I totally get it.  We all want to have our dream agent who finds our perfect publisher so that we get amazing book sales and, of course, the film rights secured by Steve McQueen.

3270954980I’ve been there – grasping for something concrete, something affirming, something that sells all this time and thinking and emotional carving is worth it.  Every writer I know wants that.

And almost every writer I know wants it too soon, say, before we have the book written.

The truth is that – unless you have had a successful publication already – it’s best to write the book before even beginning to think about getting an agent.  We all want to skip the hardest step – the writing – to get to the stuff we so much want – the publishing.

But we have to do the writing first, for a variety of reasons.

1. The market is very tight. Because the publishing market is flooded and because the market prefers well-known authors who they can definitely sell, I recommend – as do many other agents and publishers – that you write the whole book first -in every genre – before you try to sell it.  That way, you have a full sample to send if they want to see more.

2. The book will help you know how to sell it.  It’s hard to be convincing about an idea that you might be able to complete. But when your book is written, you can see the themes, explore the language, pick up on what will be most compelling for readers. Then, you can use that information to help an agent know your book is worth-while and engaging.

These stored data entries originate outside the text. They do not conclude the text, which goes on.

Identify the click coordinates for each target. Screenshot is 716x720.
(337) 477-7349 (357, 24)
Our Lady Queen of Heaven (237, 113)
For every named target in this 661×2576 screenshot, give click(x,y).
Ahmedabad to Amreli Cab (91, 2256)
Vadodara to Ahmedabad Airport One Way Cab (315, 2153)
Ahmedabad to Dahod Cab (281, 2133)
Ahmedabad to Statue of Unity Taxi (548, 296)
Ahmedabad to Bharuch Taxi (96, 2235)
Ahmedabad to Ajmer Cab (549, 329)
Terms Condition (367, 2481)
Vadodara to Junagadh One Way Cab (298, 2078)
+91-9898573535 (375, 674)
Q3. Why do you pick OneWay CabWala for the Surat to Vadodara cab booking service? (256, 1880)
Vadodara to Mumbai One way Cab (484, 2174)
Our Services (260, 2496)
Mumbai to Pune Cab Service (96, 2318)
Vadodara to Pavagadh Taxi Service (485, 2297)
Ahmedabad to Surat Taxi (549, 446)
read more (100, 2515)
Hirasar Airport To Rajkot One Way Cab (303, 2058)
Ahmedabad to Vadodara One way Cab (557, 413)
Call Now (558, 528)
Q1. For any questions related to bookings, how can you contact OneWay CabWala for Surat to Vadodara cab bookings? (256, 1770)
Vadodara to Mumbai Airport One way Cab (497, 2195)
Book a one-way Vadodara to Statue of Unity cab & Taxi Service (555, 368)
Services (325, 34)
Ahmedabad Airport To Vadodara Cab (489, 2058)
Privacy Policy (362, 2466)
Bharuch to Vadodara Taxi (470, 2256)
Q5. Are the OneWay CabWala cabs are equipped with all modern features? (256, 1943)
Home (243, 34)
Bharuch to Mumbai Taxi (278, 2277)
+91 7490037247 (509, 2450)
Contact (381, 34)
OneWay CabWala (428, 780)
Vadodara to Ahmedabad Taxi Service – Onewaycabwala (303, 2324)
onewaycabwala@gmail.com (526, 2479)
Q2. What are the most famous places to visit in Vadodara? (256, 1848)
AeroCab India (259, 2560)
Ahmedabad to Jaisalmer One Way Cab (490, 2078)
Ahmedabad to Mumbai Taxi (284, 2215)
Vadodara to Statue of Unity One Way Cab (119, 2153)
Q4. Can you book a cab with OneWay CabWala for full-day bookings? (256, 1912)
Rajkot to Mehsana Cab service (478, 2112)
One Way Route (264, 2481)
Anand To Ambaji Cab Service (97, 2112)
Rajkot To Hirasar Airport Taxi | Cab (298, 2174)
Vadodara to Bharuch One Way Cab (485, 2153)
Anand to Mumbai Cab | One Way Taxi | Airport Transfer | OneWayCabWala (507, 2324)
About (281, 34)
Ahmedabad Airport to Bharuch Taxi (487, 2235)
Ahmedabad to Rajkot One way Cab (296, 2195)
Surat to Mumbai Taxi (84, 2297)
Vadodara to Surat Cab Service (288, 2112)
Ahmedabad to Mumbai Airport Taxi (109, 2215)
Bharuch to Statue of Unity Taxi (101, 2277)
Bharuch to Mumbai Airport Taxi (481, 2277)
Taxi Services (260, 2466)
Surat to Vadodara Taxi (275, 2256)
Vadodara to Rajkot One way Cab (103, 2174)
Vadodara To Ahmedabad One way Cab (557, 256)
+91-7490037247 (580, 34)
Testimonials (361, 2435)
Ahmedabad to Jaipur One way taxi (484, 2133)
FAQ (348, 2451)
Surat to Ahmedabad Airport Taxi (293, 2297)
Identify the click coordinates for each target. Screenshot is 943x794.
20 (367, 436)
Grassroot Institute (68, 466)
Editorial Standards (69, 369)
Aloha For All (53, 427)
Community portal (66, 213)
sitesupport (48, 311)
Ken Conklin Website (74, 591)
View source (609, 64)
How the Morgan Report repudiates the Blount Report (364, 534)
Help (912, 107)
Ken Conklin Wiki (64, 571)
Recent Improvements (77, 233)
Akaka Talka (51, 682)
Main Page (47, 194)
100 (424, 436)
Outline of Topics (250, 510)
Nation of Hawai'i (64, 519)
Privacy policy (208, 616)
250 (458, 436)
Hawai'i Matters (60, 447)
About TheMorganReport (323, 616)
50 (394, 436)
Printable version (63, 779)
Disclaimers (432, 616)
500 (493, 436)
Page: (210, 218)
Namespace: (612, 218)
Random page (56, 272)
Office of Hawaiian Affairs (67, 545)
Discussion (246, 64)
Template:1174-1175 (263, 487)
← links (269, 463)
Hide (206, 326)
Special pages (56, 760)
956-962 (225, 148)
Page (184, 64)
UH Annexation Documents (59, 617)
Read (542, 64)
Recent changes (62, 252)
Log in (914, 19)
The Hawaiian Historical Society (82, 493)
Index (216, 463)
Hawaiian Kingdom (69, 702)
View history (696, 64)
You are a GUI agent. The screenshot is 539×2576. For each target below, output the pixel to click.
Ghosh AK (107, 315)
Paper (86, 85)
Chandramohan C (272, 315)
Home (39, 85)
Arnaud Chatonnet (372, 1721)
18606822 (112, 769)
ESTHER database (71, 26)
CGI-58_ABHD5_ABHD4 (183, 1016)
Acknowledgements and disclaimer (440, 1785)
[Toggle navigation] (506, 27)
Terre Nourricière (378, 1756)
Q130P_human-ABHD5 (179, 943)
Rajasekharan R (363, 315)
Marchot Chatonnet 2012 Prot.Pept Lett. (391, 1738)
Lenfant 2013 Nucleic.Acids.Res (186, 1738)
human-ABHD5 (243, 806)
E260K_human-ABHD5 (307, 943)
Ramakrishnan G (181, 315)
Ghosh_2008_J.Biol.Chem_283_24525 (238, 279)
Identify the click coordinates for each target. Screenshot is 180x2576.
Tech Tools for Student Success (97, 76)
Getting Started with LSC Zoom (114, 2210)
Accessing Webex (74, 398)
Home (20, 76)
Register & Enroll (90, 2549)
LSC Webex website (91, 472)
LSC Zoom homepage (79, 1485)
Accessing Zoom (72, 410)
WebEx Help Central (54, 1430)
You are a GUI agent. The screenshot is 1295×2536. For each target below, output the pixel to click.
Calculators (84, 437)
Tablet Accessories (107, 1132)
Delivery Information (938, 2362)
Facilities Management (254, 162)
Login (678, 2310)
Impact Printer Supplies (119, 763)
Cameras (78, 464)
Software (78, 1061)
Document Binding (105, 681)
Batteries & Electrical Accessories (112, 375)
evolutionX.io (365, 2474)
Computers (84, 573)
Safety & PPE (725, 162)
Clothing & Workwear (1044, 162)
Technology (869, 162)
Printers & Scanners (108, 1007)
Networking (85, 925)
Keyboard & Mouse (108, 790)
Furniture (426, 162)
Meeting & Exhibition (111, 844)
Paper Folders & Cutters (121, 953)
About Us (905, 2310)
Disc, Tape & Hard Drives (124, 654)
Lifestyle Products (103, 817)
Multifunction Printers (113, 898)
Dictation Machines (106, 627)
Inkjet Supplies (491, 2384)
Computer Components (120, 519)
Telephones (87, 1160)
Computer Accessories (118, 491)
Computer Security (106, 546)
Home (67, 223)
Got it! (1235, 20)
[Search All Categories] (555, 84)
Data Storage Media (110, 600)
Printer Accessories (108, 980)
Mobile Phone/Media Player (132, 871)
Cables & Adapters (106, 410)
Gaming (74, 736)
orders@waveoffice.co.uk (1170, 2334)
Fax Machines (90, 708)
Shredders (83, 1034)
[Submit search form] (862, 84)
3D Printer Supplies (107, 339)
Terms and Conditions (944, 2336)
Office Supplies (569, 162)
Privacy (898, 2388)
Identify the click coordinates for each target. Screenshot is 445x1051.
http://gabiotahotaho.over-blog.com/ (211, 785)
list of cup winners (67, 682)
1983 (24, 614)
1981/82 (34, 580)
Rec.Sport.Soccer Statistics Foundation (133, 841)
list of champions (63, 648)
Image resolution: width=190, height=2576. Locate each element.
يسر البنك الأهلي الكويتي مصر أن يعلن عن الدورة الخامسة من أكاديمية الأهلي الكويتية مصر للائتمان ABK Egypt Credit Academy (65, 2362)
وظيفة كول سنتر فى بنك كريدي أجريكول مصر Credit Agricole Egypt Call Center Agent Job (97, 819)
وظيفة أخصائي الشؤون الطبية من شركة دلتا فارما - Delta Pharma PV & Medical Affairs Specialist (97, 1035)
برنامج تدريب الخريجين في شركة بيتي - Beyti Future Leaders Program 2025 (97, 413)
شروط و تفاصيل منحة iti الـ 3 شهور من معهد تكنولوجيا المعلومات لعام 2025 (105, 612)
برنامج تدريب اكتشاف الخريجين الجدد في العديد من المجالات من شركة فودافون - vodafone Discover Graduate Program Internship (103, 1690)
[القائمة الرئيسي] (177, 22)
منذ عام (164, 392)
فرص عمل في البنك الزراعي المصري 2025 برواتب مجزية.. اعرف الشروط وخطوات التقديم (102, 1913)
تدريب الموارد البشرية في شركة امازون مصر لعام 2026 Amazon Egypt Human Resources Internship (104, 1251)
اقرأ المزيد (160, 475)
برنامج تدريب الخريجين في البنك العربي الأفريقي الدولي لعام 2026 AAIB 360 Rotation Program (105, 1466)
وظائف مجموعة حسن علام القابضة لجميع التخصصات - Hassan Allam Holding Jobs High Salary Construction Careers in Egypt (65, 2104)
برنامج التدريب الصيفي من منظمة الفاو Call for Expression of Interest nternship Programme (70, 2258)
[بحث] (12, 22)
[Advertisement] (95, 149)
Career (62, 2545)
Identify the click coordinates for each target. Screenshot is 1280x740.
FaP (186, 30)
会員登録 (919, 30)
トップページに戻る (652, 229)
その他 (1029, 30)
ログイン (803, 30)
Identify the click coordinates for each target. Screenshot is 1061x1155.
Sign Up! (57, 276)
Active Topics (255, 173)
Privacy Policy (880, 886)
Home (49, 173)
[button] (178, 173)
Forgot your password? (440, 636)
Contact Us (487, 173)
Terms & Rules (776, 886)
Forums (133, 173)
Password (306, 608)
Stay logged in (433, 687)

3. The writing is what matters. Perhaps the most important reason to write without worrying about an agent is that it’s the writing that will feed you, not the book publication or even the sales (although those things are awesome.)  It’s the practice of sitting down on the page – a practice of hope, as Shawn Smucker calls it – that will give you life and energy.  Yes, we all want to publish.  Yes, we all want that now.  But we can’t control that.  What we can control is putting our asses in the chair and getting to work, all the while hoping that the publication will come. . . that perpetual hope.

So yes, you’ll want to research how to write a great query letter, and yes, you’ll want to study agents’ lists of publications to see who’s a good fit.  But do that later.  Now, write . . . because it’s the only thing that will keep you going when the glamor of the publication and the sales wears off.  Believe me, I speak from experience.

What makes you want to find an agent? Are you at a place where you need one? Or are you looking for the rewards before the work?